Its current distribution is under the Disneynature imprimatur. The distribution tag on the beginning of the movie starts with what looks like the familiar dark outline of Sleeping Beauty's Castle, but when it lights up, it turns out to be an jagged mountain---cool!

It reminded me of when I was ten years old and went to see a double feature at the Mall Theaters in my hometown in Iowa. The two movies then were The Living Desert and the The Vanishing Prairie. At the time I thought it was just one movie, but they are actually two different Disney films.

As it happens, they had been made over twenty years before I saw them, and won Walt Disney back-to-back Oscars for Best Documentary Feature in 1953 and 1954 respectively. Gee, and I thought they were just cool nature films with a conservationist slant. One of the things about going to movies as a kid is that the ones that stick in your memory vividly are sometimes the ones that adults wouldn't even go so see.

Even though Earth was not a Disney production per se, it fit right in line with those spectacular features that Walt produced over fifty years ago. For one thing, the movie is all nature. Until the closing credits, there are no human beings at all in the entire movie, just wilderness landscapes and animals, lots of animals.

Moreover, the cinematography is incredible. Did I say incredible? That's not strong enough a word. Mind-blowing is perhaps more fitting a description. Some of the most striking shots are of massive groupings of animals, for example, birds in flight filling the screen.
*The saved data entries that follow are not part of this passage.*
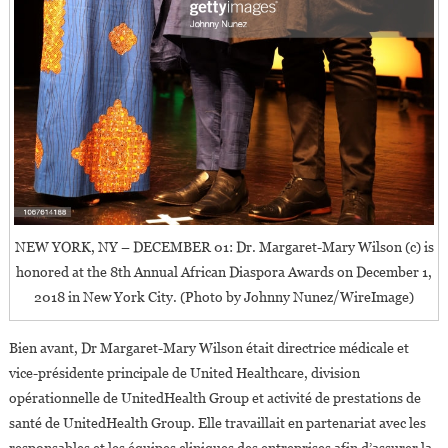
NEW YORK, NY – DECEMBER 01: Dr. Margaret-Mary Wilson (c) is
honored at the 8th Annual African Diaspora Awards on December 1,
2018 in New York City. (Photo by Johnny Nunez/WireImage)
Bien avant, Dr Margaret-Mary Wilson était directrice médicale et
vice-présidente principale de United Healthcare, division
opérationnelle de UnitedHealth Group et activité de prestations de
santé de UnitedHealth Group. Elle travaillait en partenariat avec les
responsables et les équipes cliniques des entreprises afin d’assurer la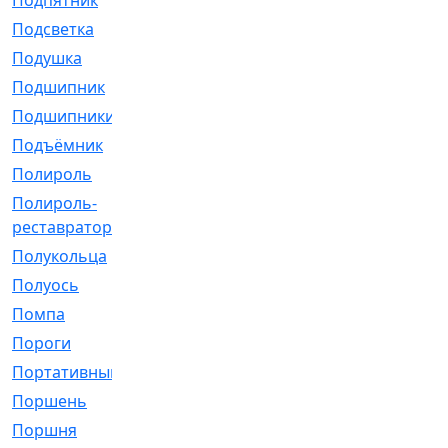
Подпятник
[1]
Подсветка
[1]
Подушка
[1540]
Подшипник
[1825]
Подшипники
[106]
Подъёмник
[1]
Полироль
[1]
Полироль-
[1]
реставратор
Полукольца
[107]
Полуось
[43]
Помпа
[537]
Пороги
[1]
Портативный
[1]
Поршень
[5]
Поршня
[833]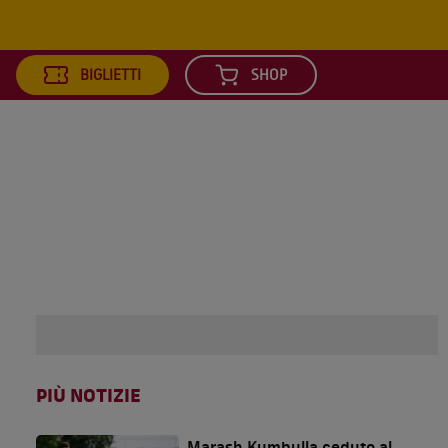
BIGLIETTI
SHOP
arch
PIÙ NOTIZIE
Marash Kumbulla ceduto al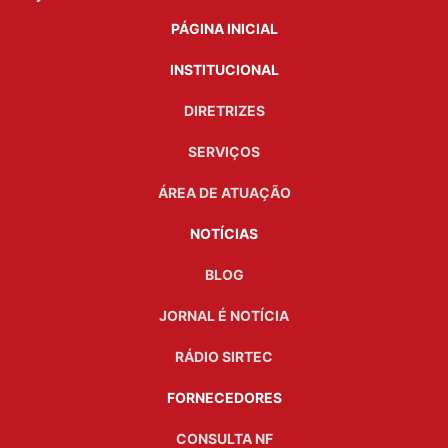
PÁGINA INICIAL
INSTITUCIONAL
DIRETRIZES
SERVIÇOS
ÁREA DE ATUAÇÃO
NOTÍCIAS
BLOG
JORNAL É NOTÍCIA
RÁDIO SIRTEC
FORNECEDORES
CONSULTA NF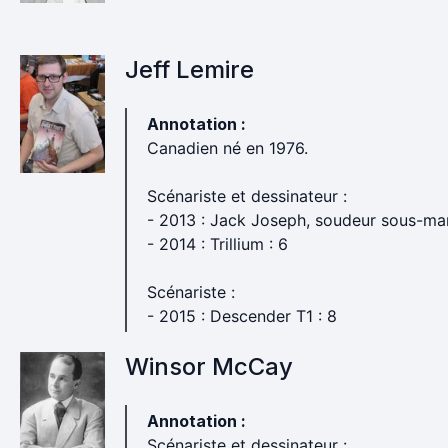
Jeff Lemire
Annotation :
Canadien né en 1976.
Scénariste et dessinateur :
- 2013 : Jack Joseph, soudeur sous-mar
- 2014 : Trillium : 6
Scénariste :
- 2015 : Descender T1 : 8
Winsor McCay
Annotation :
Scénariste et dessinateur :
There are also the first-ever aerial shots of Mt. Everest to appear in a feature, having been photographed from a Nepalese spy plane.

The Disney trailers for this movie emphasized that the movie follows the "stories" of three animal "families" throughout the year. That's probably stretching it a bit---most of the movie isn't about these families, and it really only checks in on them every now and again. But it's enough to live up to the promotion, which is a good thing, since following the families too closely would have cheated us out of so many other great sequences.

One thing that struck me about this movie was that the producers pulled no punches at all when it came to showing the circle of life, a fact that was underscored by having James Earl Jones as narrator, and having him actually mention "the circle of life."

But this is not The Lion King. Animals get eaten. They don't show blood and gore, but you get to see predators actually catching their prey on multiple occasions. In fact, the predators seem to win almost every show down. Is that spoiling things too much? Perhaps so. In any case, although I was willing to recommend this for my ten-year-old nephew, I would be more hesitant to recommend it for my three-year-old nieces, who watched The Lion King, say, about fifty times during my stay with them.

Perhaps the greatest irony about this movie is that I now see films with no human beings in them in a completely different light. As marvelous and praiseworthy as this movie was, the complete absence of human beings in it inevitably made me think of how the world environmental movement has been, at the internationalist level, hijacked by elite neo-eugenicists (like this sociopath) who openly desire to reduce the world's human population drastically, and to turn much of the planet back over to the wild, like a giant nature preserve.

At one time in my life, this would have seemed like a good thing. Now I see this as the epitome of evil. I certainly don't want to slander the producers of this marvelous film without evidence, but it is always worth remembering that the Nazis were great environmentalists (just read this).

Walt would have never stood for such things. He was on the side of good, of humanity, and yes, of the Earth. I assume this movie is too.